They sailed on through the night as the weather became worse. The rain poured from the skies onto the decks of the Interceptor as the crew managed the sails and the riggings while Jack Sparrow continued to shout orders to keep the sails open. They were making headway and if they continued on their path, it was likely that they would catch up to the Black Pearl soon enough. It was dawn when the storm finally let up and James sensed they were getting close to their destination. He moved along the deck, looking out along the horizon, searching for a glimpse of the island. He barely noticed as Mister Gibbs approached the rail beside him.

"There it is, there in the distance. Aye, to be sure we are almost there," Gibbs commented as he pointed towards a small speck of land a good distance away.

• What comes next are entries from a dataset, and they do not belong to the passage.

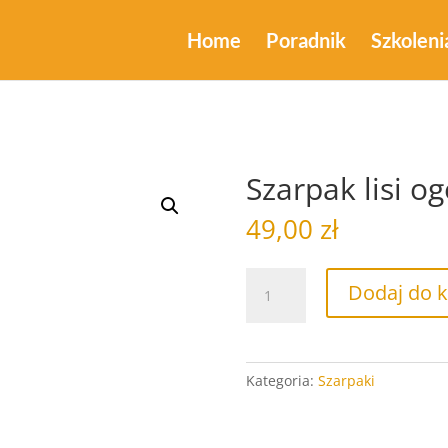
Home
Poradnik
Szkoleni
Szarpak lisi o
49,00
zł
ilość
Dodaj do 
Szarpak
lisi
ogon
Kategoria:
Szarpaki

James resisted the urge to roll his eyes. "You know, I'm surprised an upstanding man like yourself be associated with the likes of Capt'n Jack Sparrow."

"So I've heard. Mister Gibbs, is there a particular reason why you are not tending to the riggings?" James asked, still finding it hard to slip out of the 'Captain' mindset when he was aboard a ship with a crew.

"Aye. I think it be best t' warn ya 'bout the way pirates work. Seems to me someone like you wouldn't know much 'bout it. You see, pirates have a code that they stick to; some more stricter than others. Figured you could use some knowledge on the finer points," Gibbs explained. "There are two rules that'll come in handy fer ya. First is 'any man that falls behind is left behind.' That one speaks fer itself. Figured I'd warn ya, just t' be on the safe side. The second is Parlay. Now, under the right of parley, the captive cannot be harmed and must be taken to the captain. Generally speaking, these only apply to pirates, but seeing as yer already half way there..."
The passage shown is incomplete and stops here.